Your reply must be one number: the count of lines in the data below that contain "cookie".

» Stored data
- - - -

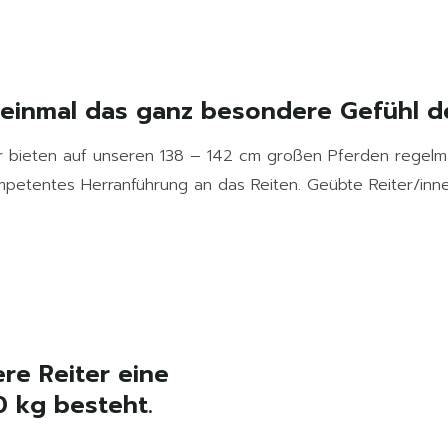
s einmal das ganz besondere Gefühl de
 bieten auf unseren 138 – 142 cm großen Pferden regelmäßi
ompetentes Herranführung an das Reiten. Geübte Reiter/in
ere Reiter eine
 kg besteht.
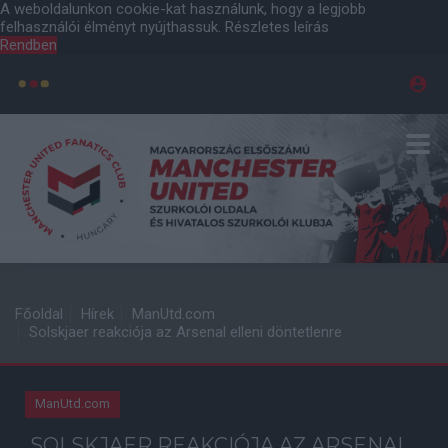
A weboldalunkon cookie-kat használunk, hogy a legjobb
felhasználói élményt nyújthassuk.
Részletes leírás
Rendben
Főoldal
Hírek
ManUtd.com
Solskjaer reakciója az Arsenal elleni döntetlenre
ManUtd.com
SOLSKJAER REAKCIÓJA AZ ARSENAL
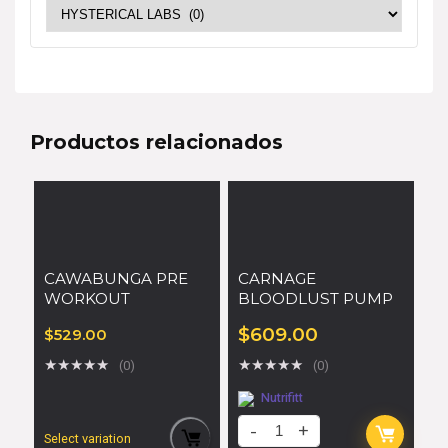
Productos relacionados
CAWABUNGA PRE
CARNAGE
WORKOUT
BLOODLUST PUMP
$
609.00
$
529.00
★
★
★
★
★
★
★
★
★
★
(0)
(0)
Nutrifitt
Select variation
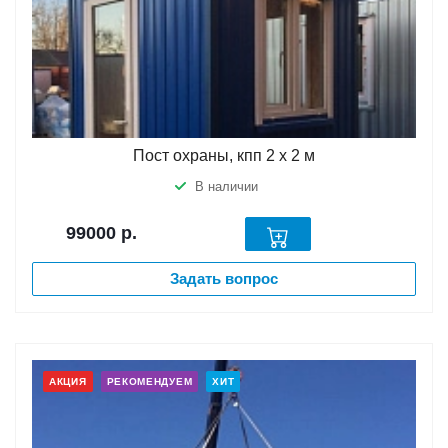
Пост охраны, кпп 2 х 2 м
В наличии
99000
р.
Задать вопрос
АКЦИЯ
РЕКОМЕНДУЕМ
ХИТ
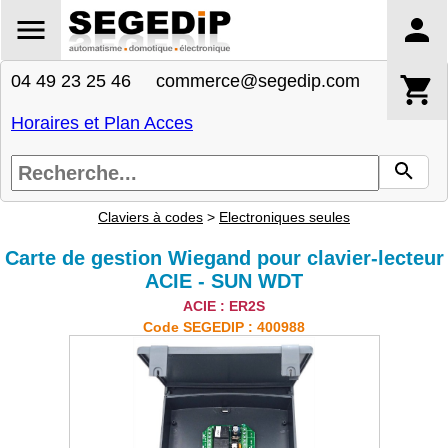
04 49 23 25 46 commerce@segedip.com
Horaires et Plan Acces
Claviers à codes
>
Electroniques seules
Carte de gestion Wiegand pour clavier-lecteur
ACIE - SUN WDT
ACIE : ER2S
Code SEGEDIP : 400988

- - - -

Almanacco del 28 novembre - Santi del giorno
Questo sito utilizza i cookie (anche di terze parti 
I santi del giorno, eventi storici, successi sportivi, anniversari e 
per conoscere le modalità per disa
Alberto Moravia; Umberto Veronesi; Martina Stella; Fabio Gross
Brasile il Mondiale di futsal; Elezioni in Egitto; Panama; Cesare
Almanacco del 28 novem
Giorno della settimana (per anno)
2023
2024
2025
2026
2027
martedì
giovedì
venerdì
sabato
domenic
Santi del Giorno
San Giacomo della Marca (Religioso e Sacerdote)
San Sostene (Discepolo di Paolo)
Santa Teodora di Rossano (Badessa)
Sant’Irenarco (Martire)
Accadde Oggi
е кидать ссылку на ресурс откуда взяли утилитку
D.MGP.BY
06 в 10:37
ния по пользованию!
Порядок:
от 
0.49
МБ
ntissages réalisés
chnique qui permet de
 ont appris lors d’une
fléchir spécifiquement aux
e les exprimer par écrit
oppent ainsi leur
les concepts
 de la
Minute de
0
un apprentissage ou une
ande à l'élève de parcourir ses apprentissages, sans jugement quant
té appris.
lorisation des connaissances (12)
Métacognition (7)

- - - -

» EXERCISE OUTPUT
2